In this case the partners servers were utilizing DNS services in our DMZ environment.
The amount of traffic being reported leaving this DMZ increased and we were troubleshooting what we through was an issue with our servers.  It turned out to be an issue with the partners servers on the other side of a VPN between the sites.
The discovery came about due to testing a new reporting process tracking interzone traffic within our production network.  Luck did play a large part in the discovery.

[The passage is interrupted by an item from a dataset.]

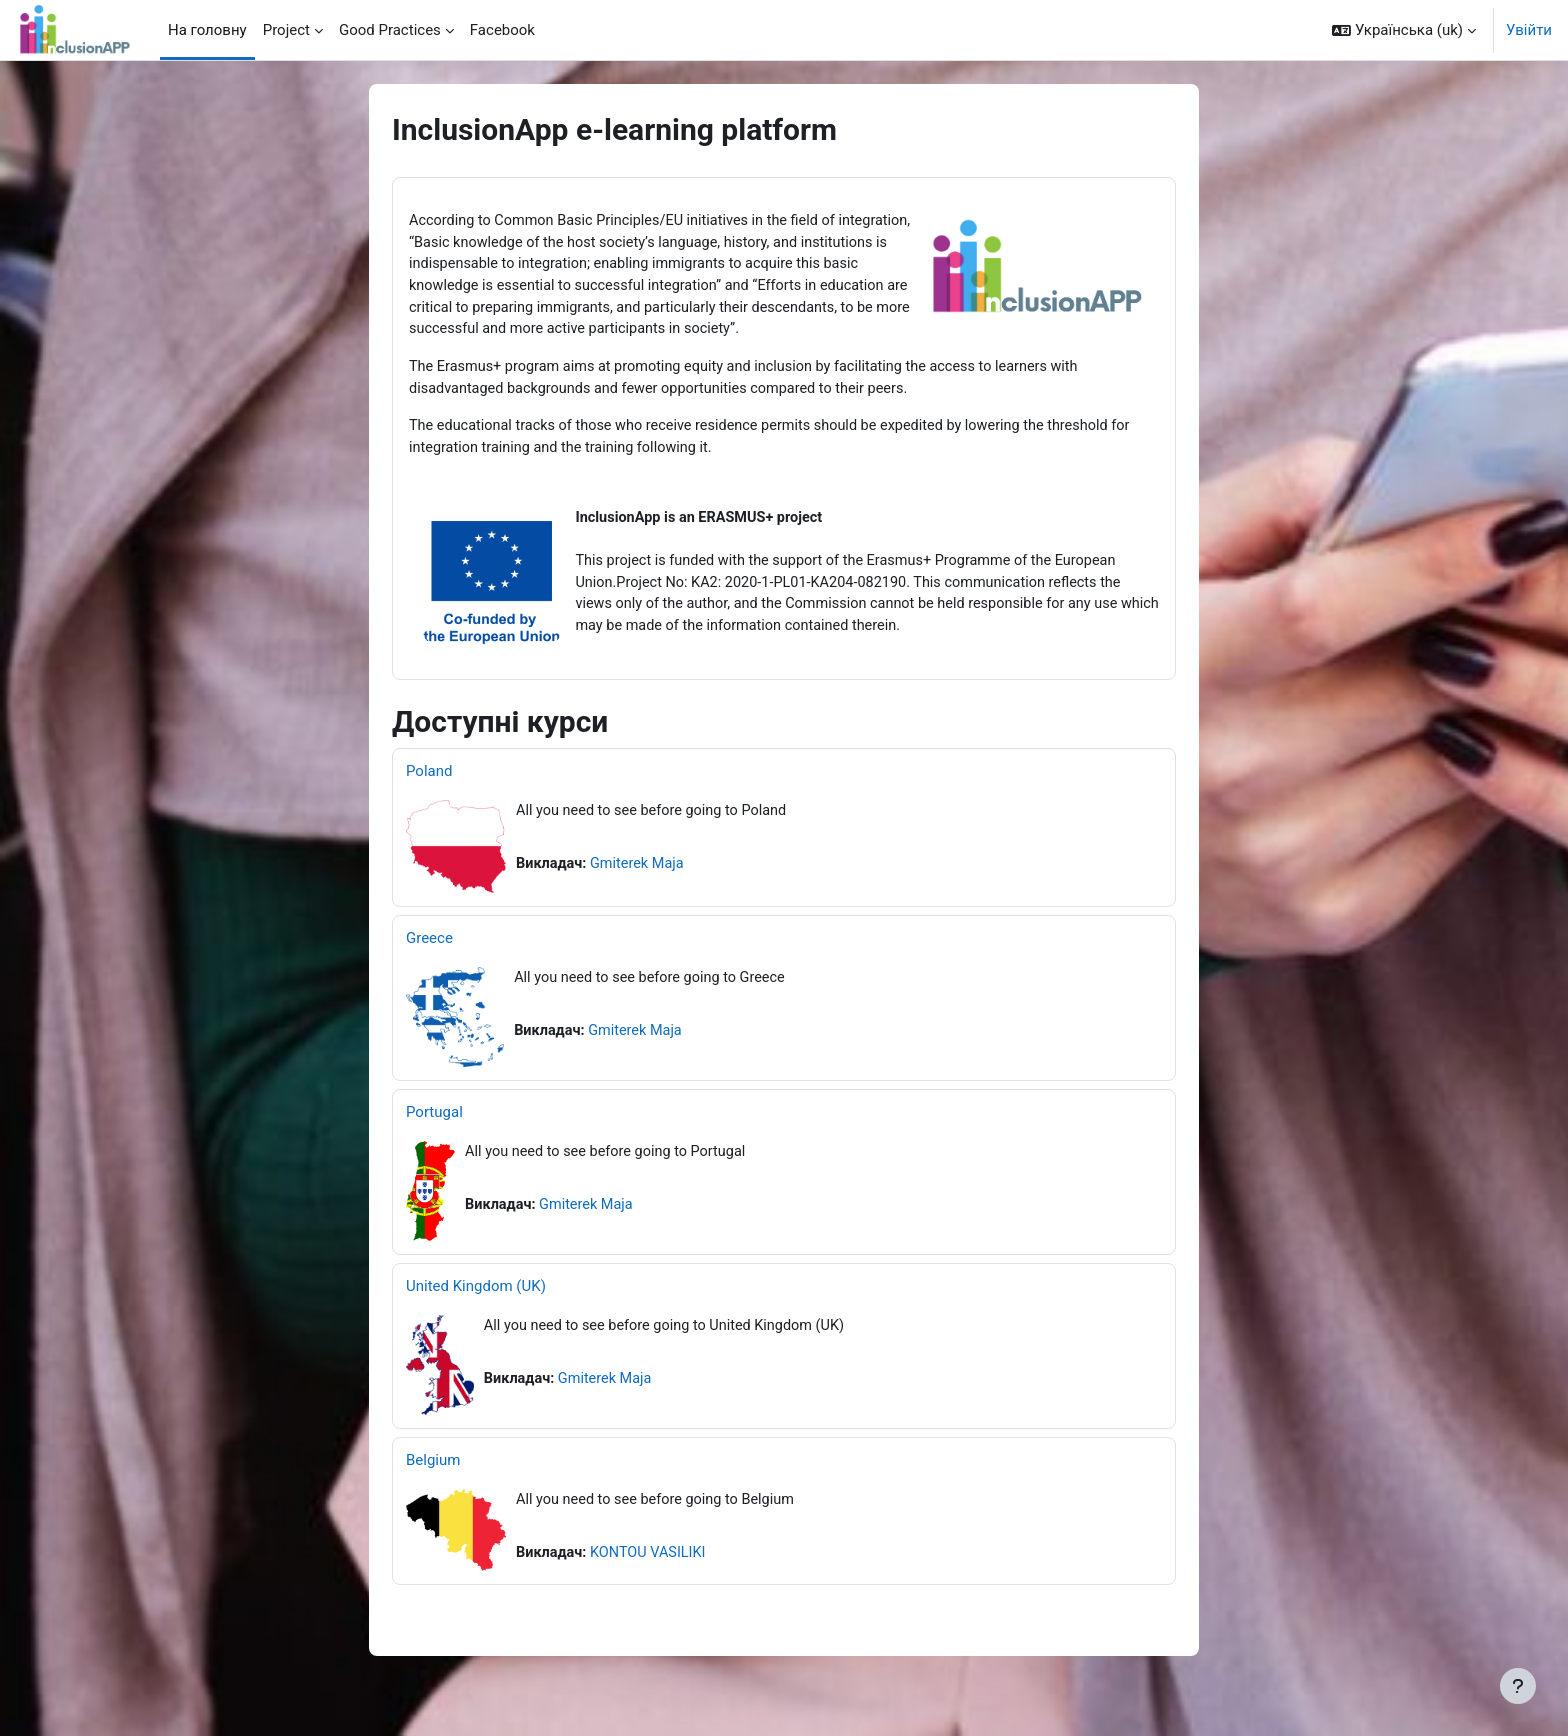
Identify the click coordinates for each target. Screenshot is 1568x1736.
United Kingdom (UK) (476, 1317)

Working out what the partner servers were doing was due to me explaining to a junior staff member how DNS worked (DNS forwarders and root servers).  As part of this I was demonstrating  how the caching worked for our internal DNS and during the process cleared the cache, to demonstrate.
Up to this point, it just appeared that the partner company was doing regular DNS lookups (unusual to use our services but not unreasonable).  That they were querying external hosts was unusual.
On clearing the DNS cache on our DNS servers, the odd domain and host entries were quickly repopulated and this caught our attention.

From there we started capturing the packets, verified the source of the traffic and the oddity of the destination, contacted the partner and shutdown the partner servers access to our services.

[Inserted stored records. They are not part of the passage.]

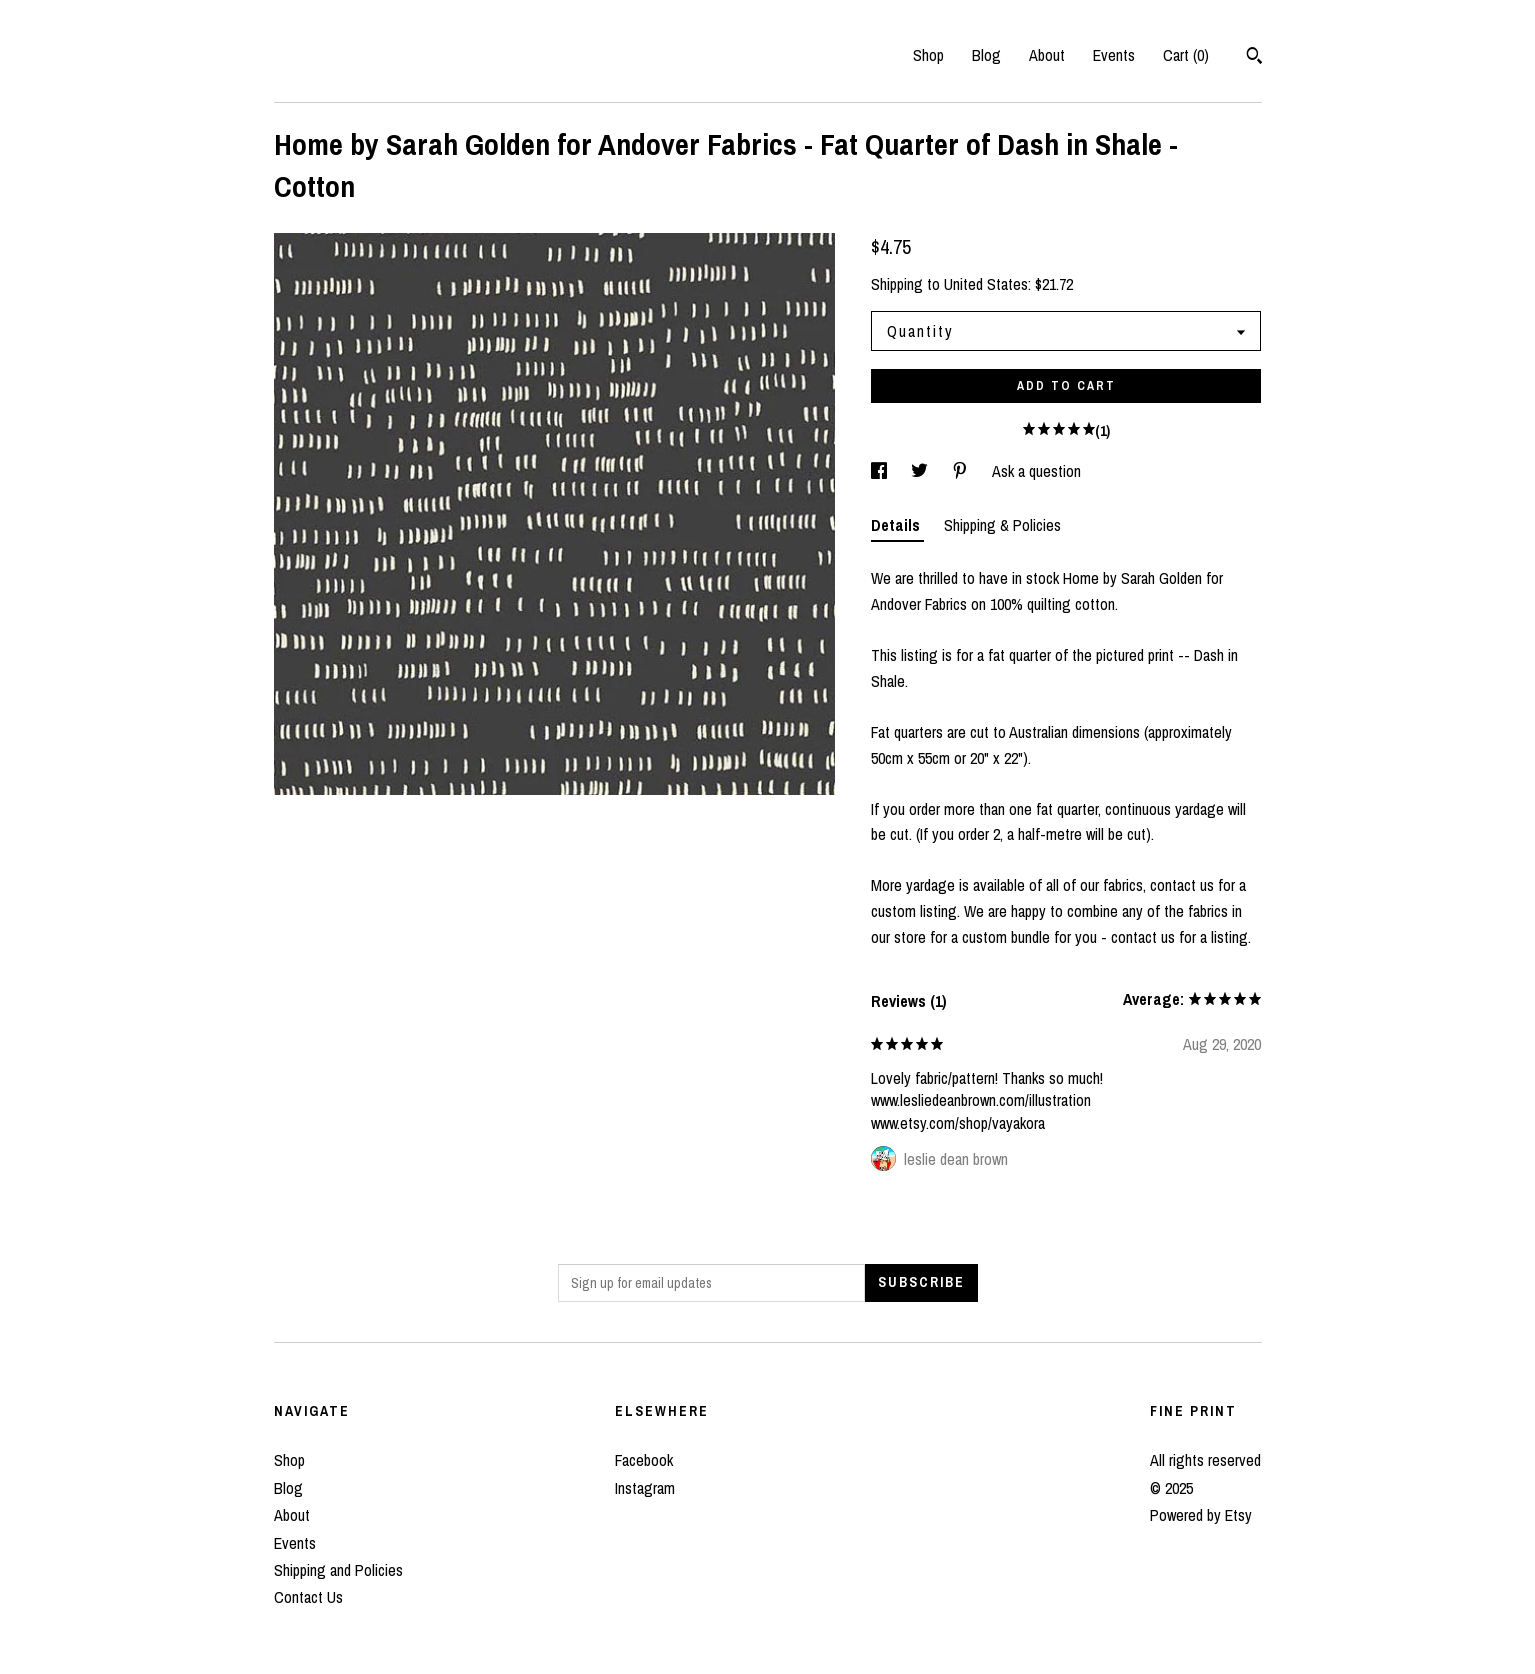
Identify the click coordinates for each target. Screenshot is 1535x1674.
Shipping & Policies (1002, 525)
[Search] (1254, 58)
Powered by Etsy (1201, 1515)
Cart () (1186, 55)
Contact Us (308, 1597)
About (1047, 55)
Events (1114, 55)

Later on the service was re-enabled to our test infrastructure and full packet captures were collected.

Trying to resolve something like this from a shared cloud resource would be next to impossible.  From a dedicated server, in a cloud environment, the process would be exactly the same.

[mnementh]

Good article on this story from a Cambridge security researcher here: https://www.lightbluetouchpaper.org/2018/10/05/making-sense-of-the-supermicro-motherboard-attack/

You see, that's the bit that's always seemed flaky to me, yet this guy is saying it seems okay. Why would you NOT use the same package as belongs there? To connect to that you'll either have to alter the board or put it on a breakout wafer of its own. That odd little part in the middle of an unpopulated footprint for something else actually WOULD look suspicious to me; drop a soic 8/16 chip on there with a phony label and nobody would ever notice it.

I always thought it was just one of those "Stupid cover pics" like when some magazine shows you a picture of a supposed RF "bug" that's nothing more than a microphone element with a diode and a resistor soldered to it.  That's also why I thought all the argument over the package could support a processor powerful enough, had enough pins, etc was just inane nitpicking.

The ONLY reason I can think of to use that odd tiny package would MAYBE be to go unnoticed by robotic eyes in the QC phases... of course, if you're doing this from within the company, you can just add the soic8/16 to the QC template until after the job is done is and the robot cameras would ignore it unless it was installed wrong.

Of course, the "stupid cover pic" argument also applies to the mainboard depicted; it's also probably something they were easily able to pull together from images off the net, not the specific board in question... so the device package and the place it goes could either or both be just "representations", even though the location shown is suspiciously correct for the purpose claimed.

mnem
 

[bd139]

BTW I’ve spent most of my week trying to get hold of the proposed Supermicro B1DRI blades and I can’t get one anywhere. Thought it might be interesting. Boo hiss. Everyone is using HP or Dell blades and said “why would I buy Supermicro blades?”. Supermicro appears to have the niche of 1U shite pushing boxes and I doubt the bottom end boards are compromised. Doesn’t seem like a valuable target.

I can get hold of other server boards but it’s not worth digging around on one without some sort of positive correlation.

And thus ends my interest in the matter

[FrankBuss]

BTW I’ve spent most of my week trying to get hold of the proposed Supermicro B1DRI blades and I can’t get one anywhere. Thought it might be interesting. Boo hiss. Everyone is using HP or Dell blades and said “why would I buy Supermicro blades?”. Supermicro appears to have the niche of 1U shite pushing boxes and I doubt the bottom end boards are compromised. Doesn’t seem like a valuable target.

Someone is selling it on eBay, but the whole blade, not just the board:

http://cgi.ebay.de/142875604607

Might even have a harddisk, the auction text is not clear.